Além da forma e do vazio

No dojo é possível costurar um kesa, ajudado por outros praticantes. O kesa é o manto feito de retalhos encontrado em todas as tradições budistas.
O uso do kesa e a tradição de sua costura exata remonta às raízes do budismo e têm sido transmitidos por milhares de anos.
No Zen, o kesa é usualmente feito de material simples nas cores preta ou marrom. Entretanto, este colorido exemplar foi feito à mão pelo Mestre Kodo Sawaki (1880-1965) e presenteado a seu discípulo, Mestre Deishimaru.
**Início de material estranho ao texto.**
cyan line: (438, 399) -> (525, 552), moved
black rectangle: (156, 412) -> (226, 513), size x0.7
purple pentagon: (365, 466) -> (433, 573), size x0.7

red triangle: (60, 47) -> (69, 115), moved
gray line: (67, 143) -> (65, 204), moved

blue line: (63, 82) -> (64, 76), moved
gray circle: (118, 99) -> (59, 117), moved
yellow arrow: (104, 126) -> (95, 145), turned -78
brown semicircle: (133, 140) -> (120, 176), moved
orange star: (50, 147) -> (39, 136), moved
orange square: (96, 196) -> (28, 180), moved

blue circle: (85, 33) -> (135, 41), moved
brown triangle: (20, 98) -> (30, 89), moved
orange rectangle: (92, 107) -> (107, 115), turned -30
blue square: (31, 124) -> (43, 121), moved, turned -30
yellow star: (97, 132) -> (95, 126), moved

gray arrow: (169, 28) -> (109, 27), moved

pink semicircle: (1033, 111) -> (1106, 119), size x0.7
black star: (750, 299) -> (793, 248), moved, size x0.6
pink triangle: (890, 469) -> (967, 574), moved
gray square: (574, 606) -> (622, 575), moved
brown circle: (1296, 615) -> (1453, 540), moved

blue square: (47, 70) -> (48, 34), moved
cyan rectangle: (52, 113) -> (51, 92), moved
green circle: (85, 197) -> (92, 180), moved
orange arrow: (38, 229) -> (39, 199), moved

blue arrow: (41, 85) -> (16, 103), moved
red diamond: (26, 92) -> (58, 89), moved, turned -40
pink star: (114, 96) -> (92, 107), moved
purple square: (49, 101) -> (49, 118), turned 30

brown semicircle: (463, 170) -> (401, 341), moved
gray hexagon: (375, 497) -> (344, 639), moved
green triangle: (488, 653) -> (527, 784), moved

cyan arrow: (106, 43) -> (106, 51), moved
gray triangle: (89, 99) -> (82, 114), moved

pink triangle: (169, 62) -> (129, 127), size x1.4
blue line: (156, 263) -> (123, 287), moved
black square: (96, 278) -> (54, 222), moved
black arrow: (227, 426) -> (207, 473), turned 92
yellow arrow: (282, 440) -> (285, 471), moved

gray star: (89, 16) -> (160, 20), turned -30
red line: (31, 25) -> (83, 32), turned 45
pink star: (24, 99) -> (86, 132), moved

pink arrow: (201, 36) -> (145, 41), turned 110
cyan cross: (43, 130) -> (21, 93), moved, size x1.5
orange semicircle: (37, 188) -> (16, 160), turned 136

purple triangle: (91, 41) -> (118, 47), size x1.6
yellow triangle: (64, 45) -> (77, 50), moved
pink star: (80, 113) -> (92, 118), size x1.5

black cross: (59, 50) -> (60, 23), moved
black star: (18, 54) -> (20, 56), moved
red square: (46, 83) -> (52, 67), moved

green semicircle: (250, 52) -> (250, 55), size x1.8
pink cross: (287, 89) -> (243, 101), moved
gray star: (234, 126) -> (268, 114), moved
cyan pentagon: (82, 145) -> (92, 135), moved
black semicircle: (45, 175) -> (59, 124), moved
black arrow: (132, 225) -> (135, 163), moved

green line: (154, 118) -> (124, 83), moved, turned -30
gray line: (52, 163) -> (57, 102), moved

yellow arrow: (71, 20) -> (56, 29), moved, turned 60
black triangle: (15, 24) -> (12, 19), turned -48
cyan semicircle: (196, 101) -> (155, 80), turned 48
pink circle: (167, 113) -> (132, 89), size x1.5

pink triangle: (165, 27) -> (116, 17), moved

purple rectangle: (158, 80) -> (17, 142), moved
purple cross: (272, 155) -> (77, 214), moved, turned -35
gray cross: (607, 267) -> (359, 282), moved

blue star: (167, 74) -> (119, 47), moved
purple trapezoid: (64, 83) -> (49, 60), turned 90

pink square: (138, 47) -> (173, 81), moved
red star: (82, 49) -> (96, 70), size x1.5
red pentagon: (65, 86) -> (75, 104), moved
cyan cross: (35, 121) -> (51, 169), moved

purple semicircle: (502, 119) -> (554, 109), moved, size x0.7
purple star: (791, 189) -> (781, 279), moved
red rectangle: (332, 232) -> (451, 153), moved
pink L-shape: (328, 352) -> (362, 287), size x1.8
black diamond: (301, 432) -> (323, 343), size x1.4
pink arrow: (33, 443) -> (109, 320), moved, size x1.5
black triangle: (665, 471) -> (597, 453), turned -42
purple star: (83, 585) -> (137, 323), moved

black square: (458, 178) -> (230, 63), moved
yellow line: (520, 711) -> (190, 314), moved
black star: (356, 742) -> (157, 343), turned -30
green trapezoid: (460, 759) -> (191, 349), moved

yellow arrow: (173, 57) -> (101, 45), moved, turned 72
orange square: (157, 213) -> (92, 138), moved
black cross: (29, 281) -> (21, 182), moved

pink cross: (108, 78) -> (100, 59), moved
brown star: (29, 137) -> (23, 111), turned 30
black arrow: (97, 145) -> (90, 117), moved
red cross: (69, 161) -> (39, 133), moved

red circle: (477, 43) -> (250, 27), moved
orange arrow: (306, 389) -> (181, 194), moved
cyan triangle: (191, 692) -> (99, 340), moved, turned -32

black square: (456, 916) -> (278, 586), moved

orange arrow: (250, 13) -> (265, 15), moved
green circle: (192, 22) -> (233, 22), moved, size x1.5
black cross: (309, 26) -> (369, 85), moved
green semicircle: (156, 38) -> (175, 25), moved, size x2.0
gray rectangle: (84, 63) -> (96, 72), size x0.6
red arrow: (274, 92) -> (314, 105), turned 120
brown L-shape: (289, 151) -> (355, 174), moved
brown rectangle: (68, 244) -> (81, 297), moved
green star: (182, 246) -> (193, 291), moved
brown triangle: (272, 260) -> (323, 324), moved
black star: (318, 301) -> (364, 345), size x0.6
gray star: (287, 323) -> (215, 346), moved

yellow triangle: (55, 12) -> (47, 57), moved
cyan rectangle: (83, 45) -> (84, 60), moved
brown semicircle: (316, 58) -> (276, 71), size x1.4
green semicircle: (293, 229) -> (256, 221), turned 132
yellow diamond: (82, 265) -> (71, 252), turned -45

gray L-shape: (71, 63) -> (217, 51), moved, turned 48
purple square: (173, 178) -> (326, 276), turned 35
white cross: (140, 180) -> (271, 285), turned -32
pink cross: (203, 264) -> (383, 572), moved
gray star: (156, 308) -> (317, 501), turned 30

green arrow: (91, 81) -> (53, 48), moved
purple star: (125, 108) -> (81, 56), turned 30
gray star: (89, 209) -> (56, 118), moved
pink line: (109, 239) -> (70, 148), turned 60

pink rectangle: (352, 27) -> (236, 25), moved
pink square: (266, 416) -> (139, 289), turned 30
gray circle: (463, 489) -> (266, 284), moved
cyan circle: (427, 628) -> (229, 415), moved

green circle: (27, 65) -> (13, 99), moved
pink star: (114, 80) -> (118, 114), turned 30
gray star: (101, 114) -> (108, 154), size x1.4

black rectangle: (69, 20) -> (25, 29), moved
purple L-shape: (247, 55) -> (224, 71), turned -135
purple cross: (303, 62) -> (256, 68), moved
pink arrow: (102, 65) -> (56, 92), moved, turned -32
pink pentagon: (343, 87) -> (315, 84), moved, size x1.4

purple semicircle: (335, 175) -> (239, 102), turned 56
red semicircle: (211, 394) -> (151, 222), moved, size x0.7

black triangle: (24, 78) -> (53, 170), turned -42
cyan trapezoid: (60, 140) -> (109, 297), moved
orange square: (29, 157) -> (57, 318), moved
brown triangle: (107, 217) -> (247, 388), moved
É usado até hoje em ocasiões cerimoniais no Templo Zen La Gendronière.
(tradução adaptada de: http://www.zen-berlin.org/en/dojo/)

O grande manto da libertação,
 verdadeiro campo além da forma e do vazio.
Vestimos agora o ensinamento daquele que é o que é,
para o nosso bem e de todos os seres senscientes. 
(Takkesage, o verso do kesa, recitado no início da cerimônia matinal)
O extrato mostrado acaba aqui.